= Yellow House (red-light district) =

Former red-light district in South Korea

Yellow House is the name of a former red-light district in Sungui-dong, Michuhol District, Incheon, South Korea. The area had been a center for sex work in the area since March 1962. Before this, the first brothel in the city was a 1902 establishment Budo Yugak, which was ultimately moved to the Yellow House district during the Park Chung Hee administration. Beginning in 2008, the local government put significant effort in dismantling the district. By 2021, the last brothel had been demolished.

== History ==
A predecessor brothel to the area, called Budo Yugak was founded in 1902 in Sinheung-dong, Jung District. 17 restaurants invested 800 yen each to found the establishment. The clients were primarily Japanese. The brothel continued operating until after Park Chung Hee seized power in the May 16 coup. His military government took steps to relocate the various brothels in the city elsewhere, with Sungui-dong being one of the destinations. To support this effort, the city government provided brothels with loans for relocation expenses. The relocations were completed by March 1962, and a market was built in the place of the original brothel.

In the 1960s, around 10 brothels existed in the district. This number grew to 30 after the 1980s. By 2008, there were 25 establishments with 120 employees. On October 13, 2008, the area was targeted for redevelopment. On September 20, 2010, a project was approved to demolish and redevelop the area. However, plans stalled due to a real estate recession that occurred around that time. The efforts were made a local housing association project in 2015. In 2016, the city government requested that business owners tint their glass to minimize display of their services to passersby. Land purchases and compensation of owners was completed by October 2018, However, there were 16 establishments with 70 employees operating by that point. Buildings were set to be demolished by that year, with a new apartment scheduled to be constructed in the first half of 2019, and move-ins scheduled for 2022. A counseling center for sex workers exists in the district. By 2020, it was the last red-light district in the city.

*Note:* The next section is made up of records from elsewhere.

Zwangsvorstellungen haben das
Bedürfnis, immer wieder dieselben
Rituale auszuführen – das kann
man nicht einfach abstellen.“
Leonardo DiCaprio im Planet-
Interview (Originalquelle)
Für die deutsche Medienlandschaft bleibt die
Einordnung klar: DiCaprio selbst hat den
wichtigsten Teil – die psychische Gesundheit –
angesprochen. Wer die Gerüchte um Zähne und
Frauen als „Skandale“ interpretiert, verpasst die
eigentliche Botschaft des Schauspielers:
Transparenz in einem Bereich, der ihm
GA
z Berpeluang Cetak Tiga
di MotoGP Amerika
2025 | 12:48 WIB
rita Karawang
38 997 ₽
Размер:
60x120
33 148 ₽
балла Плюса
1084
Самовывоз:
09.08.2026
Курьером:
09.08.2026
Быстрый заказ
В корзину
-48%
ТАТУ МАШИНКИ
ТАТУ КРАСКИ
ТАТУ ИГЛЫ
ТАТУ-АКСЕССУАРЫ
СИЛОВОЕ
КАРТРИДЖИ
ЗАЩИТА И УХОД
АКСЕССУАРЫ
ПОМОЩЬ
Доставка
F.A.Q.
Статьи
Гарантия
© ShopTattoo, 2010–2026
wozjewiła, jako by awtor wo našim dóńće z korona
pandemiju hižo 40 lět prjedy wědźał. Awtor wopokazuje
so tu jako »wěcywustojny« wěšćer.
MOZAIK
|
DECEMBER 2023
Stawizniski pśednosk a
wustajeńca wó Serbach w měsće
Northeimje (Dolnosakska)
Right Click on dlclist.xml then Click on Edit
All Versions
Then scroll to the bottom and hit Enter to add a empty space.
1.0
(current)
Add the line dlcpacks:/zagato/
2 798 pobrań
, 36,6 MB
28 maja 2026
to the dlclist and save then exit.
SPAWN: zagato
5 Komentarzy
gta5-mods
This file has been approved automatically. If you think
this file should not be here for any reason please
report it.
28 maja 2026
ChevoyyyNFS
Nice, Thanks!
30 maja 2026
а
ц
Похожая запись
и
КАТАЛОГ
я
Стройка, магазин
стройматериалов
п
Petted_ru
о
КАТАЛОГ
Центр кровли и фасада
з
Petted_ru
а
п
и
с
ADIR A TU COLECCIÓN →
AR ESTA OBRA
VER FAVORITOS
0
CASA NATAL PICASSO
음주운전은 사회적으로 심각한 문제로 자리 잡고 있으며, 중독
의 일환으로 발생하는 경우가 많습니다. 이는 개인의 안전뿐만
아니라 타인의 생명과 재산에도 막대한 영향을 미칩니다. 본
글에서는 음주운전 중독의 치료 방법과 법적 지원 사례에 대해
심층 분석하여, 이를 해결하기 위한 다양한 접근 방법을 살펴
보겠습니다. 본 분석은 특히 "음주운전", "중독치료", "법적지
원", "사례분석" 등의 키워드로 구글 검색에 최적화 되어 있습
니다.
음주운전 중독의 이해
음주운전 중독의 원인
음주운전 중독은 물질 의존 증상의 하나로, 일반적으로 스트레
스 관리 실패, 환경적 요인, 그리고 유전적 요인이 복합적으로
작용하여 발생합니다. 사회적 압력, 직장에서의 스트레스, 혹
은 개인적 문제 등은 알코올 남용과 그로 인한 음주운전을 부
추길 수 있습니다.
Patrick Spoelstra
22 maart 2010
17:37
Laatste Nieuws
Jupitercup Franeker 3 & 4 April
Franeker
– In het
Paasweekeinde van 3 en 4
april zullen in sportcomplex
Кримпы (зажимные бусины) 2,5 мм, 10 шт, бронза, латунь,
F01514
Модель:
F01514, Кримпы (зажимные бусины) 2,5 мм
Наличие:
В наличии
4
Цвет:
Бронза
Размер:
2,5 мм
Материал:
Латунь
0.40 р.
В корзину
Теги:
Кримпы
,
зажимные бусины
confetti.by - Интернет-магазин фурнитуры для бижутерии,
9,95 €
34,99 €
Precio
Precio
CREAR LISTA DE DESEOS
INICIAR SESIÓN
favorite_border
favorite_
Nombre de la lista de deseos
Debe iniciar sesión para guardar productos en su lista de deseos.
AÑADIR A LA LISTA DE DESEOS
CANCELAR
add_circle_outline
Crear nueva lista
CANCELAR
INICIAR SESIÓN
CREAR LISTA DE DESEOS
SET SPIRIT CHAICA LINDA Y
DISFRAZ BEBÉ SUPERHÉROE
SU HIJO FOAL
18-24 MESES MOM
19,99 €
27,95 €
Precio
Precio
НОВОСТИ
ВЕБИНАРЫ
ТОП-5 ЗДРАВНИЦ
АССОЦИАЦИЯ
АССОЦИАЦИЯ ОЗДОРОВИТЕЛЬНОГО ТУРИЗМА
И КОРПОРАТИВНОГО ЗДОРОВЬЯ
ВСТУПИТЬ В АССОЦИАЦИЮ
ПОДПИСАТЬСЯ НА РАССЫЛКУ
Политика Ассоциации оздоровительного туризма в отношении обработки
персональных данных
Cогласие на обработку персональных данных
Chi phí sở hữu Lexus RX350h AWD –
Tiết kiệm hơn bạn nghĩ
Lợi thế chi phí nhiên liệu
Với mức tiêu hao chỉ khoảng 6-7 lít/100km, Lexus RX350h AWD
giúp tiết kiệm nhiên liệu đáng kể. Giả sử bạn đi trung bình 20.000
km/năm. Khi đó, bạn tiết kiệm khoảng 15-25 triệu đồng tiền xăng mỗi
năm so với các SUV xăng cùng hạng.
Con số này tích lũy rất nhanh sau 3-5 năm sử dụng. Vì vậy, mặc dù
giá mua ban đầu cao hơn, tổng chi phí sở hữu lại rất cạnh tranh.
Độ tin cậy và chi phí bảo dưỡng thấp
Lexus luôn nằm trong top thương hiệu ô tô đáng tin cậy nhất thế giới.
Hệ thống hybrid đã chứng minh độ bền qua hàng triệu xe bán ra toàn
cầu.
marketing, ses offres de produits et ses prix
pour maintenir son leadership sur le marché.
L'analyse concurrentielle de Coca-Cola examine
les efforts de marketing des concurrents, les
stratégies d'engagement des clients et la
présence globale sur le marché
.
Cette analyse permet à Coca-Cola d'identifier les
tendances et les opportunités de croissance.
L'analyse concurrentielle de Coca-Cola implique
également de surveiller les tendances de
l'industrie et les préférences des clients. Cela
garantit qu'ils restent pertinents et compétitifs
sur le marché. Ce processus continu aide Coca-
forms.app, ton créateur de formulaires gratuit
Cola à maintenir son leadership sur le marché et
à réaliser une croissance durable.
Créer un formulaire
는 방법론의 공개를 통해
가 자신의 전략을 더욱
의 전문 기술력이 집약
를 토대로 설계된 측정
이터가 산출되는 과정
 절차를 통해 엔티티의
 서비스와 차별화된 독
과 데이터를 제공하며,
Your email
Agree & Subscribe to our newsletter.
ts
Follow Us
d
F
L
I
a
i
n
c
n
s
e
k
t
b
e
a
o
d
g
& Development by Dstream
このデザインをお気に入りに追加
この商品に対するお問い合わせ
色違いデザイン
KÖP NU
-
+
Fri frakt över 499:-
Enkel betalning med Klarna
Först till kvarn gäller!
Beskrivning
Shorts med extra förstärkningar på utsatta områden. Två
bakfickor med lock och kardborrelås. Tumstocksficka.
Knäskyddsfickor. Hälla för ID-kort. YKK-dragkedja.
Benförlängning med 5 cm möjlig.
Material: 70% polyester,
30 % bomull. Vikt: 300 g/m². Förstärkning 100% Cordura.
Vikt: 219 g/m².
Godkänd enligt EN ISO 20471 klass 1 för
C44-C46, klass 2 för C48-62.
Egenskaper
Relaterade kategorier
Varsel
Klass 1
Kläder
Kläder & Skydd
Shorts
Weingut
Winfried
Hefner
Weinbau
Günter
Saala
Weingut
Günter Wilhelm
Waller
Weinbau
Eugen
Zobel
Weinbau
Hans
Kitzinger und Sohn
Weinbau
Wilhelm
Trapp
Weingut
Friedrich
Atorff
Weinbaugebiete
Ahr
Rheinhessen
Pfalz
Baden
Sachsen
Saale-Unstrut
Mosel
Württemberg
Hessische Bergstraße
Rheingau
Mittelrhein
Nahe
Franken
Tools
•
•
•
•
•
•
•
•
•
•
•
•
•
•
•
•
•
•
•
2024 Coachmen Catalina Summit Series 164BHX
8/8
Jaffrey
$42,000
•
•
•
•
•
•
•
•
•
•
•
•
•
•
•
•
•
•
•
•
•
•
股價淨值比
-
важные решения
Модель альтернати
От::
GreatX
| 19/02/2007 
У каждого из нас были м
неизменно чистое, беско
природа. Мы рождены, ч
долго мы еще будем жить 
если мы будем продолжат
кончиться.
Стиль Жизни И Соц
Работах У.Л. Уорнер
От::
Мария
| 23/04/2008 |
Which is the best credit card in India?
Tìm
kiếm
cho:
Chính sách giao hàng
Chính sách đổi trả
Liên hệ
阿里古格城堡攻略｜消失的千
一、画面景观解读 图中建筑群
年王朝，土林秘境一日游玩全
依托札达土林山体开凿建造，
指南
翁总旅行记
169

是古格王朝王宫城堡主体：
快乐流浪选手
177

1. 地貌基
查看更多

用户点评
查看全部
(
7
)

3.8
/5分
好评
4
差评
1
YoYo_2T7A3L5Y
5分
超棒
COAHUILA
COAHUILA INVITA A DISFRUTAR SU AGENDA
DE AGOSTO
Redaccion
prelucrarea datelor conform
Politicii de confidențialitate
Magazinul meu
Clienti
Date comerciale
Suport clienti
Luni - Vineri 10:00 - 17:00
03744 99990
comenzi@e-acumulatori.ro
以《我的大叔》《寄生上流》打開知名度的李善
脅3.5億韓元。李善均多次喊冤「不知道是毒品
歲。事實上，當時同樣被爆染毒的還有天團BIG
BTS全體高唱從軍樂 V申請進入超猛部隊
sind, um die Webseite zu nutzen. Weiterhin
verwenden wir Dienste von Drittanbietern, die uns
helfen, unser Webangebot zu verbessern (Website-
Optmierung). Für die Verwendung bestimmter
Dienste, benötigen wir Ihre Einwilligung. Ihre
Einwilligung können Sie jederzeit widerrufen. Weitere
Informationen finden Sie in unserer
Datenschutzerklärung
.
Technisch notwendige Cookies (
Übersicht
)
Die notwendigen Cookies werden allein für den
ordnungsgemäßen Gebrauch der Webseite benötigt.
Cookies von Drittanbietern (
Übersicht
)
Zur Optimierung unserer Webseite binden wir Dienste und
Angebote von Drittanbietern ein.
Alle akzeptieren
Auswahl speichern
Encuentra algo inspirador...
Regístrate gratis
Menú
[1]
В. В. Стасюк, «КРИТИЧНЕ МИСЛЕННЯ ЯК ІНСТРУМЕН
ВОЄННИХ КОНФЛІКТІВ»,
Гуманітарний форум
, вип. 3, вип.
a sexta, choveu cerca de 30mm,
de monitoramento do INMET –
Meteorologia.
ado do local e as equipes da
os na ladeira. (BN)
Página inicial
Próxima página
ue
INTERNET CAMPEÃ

In 2020, various sex workers seeking compensation for the loss of their livelihood lost a lawsuit, on the grounds that they had just rented rooms from a building and were not owners of the establishment. By this point, only four establishments remained. Plans had once existed to allocate funds to assist the sex workers in finding other forms of work, but these were highly controversial. They were ultimately rejected on December 21, 2021. A district official provided the justification that, by this point, all brothels had been demolished, so that there was no point in paying compensation to the former sex workers.

Each business in the district had once been numbered from 1 to 33, although the numbers 4, 14, and 24 were avoided for superstitious reasons.